Another example – Benjamin Wilson, a financial trader who swindled his friends and employees out of £22m through a bogus investment fund called SureInvest. He got seven years; investors will get about a third of their money back. One individual lost his retirement fund and has had to go back to work; another family lost their entire life savings.

What Sets Ponzi Schemes Apart?

Ponzi schemes are different from other forms of investment fraud insofar as they purport to be investments that will provide a return i.e., invest £X and get a return of Y% per year. In other words, they pretend to be an ongoing investment vehicle.

The trick to beating Ponzi schemes is to get in early and get out quick, before the money meant to provide a return for the later investors runs out, and the scheme collapses. In that way, as an investor, you get the benefit of the real initial high returns and are still able to cash out because later investors are still investing and providing the money to pay the returns. The trick is to spot the time before the scheme has peaked and the fund still will cash you out. Hang in too long and you go down with all the rest.

Sadly, very few people are able to do this. Most hang on 'just a little bit longer,' and down they go. So the best way of surviving a Ponzi scheme is not to join it in the first place. If it seems too good to be true...

The Rise of Other Investment Frauds

Investment fraud is now one of the fastest-growing financial crimes. Apart from Ponzi schemes, other forms of investment fraud just sell you something; colored diamonds are popular at the moment, as are fine wines and property. These just persuade you into buying something that, they say, will escalate in value over time and thus provide a significant return. In reality, what the victim buys is virtually worthless.

The main targets are older men because they are more likely to have savings and are presumably seen as being more gullible; maybe looking for a retirement nest egg or a big score to prove to their mates what a financial genius they are. The end result is invariably the same—loss and disappointment.

Case Study: The Eshpari Family

In 2015, five members of the Eshpari family were jailed for flogging so-called 'colored diamonds' to ignorant investors at several times their real value, thus funding the usual lavish lifestyle of cars, villas, and champagne. Nobody checked the actual diamonds they were buying.

The Cost of Hope and Vulnerability

Fraudsters say that if it wasn't for the greed of investors, they wouldn’t be able to succeed to the level they do, so it's basically their own fault—but this isn't the whole truth. Once revealed, the truths behind these kinds of frauds are quite depressing, not because they are fueled by greed, but more probably by the same kind of motivation that makes people buy lottery tickets every week: hope.

Hope is one of the strongest of human emotions and makes people vulnerable to get-rich-quick schemes. That is why S419 frauds—those emails from individuals with millions in locked bank accounts which only need your bank details to open them in return for a huge (and sadly fictional) wedge of cash—still catch victims.

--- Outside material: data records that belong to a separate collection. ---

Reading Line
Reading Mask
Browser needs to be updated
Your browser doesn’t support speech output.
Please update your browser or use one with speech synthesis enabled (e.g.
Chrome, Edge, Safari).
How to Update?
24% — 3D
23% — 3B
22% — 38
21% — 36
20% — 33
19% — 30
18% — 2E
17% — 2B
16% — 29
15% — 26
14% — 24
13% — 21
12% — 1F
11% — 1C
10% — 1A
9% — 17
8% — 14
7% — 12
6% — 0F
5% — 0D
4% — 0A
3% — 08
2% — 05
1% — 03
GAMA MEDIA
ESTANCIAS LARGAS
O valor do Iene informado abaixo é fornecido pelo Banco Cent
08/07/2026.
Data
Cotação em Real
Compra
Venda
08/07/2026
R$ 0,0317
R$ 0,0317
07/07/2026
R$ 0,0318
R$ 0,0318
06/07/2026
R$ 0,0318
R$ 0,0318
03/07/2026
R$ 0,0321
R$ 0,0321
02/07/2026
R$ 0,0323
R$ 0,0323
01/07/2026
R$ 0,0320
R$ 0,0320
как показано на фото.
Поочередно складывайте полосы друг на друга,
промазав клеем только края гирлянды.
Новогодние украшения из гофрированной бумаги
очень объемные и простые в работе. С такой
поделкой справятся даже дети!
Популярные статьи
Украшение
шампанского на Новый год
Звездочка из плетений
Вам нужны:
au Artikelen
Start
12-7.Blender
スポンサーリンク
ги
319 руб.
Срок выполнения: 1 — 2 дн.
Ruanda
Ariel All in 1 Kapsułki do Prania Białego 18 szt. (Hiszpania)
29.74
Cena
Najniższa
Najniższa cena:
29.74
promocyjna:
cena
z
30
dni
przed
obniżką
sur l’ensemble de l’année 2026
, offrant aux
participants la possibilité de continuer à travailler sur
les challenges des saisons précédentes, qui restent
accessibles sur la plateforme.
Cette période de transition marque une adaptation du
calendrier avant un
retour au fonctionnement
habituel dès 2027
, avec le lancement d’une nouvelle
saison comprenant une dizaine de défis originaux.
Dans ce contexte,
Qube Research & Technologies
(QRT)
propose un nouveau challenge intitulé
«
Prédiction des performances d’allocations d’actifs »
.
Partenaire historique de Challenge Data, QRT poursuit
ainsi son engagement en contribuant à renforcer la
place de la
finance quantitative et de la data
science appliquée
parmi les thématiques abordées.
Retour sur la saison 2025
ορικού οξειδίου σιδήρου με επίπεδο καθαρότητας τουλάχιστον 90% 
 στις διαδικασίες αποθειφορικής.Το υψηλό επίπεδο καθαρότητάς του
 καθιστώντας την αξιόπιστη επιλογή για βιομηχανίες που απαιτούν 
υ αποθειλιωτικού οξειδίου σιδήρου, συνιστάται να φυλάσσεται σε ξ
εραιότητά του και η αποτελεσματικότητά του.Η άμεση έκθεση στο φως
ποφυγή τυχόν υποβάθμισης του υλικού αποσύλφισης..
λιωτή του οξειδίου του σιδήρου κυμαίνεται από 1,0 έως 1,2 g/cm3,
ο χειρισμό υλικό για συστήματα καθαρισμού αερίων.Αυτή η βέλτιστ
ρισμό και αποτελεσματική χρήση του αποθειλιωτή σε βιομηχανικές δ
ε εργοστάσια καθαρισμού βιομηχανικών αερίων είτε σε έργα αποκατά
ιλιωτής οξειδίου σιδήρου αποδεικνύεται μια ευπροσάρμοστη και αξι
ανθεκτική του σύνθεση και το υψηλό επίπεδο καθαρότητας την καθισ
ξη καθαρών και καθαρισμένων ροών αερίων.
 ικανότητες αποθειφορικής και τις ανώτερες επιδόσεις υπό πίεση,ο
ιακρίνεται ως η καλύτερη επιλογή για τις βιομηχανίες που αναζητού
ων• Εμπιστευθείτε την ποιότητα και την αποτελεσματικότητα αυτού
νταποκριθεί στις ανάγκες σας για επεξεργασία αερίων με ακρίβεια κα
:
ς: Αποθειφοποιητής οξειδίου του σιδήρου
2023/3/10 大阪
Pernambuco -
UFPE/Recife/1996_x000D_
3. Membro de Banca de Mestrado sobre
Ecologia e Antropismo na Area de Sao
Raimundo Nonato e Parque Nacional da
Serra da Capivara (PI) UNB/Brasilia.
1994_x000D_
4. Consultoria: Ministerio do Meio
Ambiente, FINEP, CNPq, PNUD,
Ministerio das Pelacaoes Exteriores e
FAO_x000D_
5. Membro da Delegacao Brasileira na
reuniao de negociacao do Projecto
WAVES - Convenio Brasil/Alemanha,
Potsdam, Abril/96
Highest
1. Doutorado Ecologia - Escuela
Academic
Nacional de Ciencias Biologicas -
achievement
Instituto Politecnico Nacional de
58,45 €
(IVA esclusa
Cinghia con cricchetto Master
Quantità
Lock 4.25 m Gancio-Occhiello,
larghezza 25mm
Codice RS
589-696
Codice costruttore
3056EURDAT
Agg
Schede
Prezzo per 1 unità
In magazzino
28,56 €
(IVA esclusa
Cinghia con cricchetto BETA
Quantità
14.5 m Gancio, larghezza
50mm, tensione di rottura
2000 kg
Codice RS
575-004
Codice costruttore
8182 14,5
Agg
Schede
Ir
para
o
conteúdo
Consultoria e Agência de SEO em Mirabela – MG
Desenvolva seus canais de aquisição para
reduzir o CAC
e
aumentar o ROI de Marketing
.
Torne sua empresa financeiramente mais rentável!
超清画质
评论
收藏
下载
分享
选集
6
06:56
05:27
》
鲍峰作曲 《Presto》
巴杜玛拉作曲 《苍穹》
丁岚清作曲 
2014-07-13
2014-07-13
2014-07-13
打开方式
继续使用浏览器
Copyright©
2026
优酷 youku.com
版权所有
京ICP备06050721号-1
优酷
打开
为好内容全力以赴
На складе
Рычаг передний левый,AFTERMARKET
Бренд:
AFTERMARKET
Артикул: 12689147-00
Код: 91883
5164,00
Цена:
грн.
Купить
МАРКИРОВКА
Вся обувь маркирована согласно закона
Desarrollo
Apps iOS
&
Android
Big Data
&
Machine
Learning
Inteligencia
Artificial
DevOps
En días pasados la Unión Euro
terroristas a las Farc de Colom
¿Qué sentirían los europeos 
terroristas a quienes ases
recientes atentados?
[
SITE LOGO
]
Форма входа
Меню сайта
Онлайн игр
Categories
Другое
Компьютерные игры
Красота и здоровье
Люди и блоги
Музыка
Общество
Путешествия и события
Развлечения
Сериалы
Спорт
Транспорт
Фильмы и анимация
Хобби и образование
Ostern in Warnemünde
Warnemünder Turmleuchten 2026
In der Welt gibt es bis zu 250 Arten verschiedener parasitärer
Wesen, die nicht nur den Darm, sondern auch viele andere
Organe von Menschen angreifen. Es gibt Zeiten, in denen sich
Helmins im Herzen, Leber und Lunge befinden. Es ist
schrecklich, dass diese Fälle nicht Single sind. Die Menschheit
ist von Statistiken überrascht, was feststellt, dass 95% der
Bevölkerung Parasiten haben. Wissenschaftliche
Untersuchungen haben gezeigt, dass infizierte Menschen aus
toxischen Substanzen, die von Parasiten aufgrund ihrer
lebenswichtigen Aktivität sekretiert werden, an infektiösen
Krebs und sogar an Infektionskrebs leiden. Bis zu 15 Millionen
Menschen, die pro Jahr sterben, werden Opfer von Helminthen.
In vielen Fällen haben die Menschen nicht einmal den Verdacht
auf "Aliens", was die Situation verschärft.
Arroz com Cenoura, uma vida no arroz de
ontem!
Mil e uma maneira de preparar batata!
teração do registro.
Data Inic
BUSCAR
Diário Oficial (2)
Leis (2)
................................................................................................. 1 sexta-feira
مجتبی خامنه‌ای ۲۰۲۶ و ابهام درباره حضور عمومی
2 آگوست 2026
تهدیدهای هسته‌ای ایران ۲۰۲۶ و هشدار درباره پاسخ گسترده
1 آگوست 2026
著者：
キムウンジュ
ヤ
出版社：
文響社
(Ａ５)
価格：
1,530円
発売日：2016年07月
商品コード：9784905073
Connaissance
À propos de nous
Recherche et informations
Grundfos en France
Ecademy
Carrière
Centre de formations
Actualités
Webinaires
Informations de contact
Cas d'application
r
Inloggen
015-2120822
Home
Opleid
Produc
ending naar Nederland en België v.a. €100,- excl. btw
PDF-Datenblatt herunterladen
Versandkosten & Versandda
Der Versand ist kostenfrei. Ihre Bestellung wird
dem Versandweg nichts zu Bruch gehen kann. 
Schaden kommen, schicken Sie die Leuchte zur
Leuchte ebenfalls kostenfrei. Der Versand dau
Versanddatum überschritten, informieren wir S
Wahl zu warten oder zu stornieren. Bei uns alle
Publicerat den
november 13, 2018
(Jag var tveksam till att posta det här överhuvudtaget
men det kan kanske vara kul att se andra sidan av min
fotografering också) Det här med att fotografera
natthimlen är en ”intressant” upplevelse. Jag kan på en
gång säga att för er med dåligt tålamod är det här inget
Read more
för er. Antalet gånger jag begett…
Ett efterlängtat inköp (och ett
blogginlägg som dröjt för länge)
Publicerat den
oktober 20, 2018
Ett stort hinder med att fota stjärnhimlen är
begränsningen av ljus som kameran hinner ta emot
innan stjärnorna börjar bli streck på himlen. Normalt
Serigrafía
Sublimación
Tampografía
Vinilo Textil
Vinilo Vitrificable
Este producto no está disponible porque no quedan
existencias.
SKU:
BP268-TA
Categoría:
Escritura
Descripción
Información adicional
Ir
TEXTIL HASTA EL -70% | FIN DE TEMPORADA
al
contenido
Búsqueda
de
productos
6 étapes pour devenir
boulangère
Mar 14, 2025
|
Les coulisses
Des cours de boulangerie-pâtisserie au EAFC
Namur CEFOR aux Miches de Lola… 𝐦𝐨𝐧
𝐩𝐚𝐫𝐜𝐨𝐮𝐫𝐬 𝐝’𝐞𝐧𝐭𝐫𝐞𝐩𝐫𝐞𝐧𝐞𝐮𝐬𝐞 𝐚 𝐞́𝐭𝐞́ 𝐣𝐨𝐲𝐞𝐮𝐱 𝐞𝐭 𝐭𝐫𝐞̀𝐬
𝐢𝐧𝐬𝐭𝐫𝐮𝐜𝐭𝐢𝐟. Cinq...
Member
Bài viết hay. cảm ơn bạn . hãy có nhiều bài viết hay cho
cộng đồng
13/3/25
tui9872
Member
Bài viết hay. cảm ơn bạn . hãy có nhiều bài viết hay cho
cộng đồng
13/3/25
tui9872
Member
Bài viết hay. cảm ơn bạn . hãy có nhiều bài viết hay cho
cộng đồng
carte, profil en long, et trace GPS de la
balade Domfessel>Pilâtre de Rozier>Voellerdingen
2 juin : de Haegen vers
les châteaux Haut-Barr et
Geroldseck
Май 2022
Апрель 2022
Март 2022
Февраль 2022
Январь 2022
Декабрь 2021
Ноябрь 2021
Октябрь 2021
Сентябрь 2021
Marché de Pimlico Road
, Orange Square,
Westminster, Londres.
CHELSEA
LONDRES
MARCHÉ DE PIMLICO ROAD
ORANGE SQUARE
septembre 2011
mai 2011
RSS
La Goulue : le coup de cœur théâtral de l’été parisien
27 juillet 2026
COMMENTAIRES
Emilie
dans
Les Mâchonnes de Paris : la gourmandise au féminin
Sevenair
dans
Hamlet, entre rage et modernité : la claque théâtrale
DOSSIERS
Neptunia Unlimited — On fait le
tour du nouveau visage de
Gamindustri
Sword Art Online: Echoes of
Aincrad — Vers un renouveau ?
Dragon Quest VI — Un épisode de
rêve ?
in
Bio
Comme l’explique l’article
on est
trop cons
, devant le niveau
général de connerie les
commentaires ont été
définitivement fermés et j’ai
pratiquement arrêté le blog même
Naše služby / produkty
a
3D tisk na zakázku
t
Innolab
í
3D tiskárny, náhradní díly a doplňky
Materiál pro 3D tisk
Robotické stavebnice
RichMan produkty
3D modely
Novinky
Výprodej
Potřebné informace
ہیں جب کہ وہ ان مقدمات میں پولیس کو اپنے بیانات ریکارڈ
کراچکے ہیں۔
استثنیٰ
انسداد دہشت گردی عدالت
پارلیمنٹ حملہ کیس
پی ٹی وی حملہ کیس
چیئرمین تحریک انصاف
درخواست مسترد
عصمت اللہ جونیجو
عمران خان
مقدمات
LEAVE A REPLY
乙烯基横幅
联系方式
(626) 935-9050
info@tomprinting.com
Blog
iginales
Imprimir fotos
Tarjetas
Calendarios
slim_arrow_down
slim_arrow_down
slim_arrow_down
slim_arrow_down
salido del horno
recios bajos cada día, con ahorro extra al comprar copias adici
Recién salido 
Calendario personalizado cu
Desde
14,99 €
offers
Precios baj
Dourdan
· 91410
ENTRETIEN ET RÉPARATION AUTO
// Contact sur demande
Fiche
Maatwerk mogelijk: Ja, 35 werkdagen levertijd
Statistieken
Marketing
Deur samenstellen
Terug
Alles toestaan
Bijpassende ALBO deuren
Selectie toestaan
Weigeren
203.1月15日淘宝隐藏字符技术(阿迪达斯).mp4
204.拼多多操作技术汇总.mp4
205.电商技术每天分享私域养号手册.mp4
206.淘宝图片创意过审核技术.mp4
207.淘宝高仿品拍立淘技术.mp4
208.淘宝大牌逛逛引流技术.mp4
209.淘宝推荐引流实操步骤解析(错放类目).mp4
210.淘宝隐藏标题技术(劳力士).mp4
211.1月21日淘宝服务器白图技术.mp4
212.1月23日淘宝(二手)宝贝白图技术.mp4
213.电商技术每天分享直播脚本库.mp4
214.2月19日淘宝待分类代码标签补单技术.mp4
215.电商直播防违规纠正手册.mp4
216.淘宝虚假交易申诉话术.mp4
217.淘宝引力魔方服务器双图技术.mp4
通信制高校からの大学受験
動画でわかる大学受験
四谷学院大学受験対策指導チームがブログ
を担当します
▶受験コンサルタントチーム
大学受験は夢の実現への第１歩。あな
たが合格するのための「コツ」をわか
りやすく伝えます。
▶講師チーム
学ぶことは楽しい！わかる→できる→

How people like the Eshparis and Benjamin Wilson succeed in swindling money out of people who can ill afford to lose it is cold comfort, even as they are invariably locked up because investment fraud generally has a very short shelf life. If all your money has gone, the truth is to beware of the hope that this time it will all be OK; that the big returns are genuine, that the diamonds will be worth a lot of money, that what you are buying into is real gold and not fool's gold. Despite all the warnings, people still succumb to the blandishments of the snake oil salesmen and will continue to do so.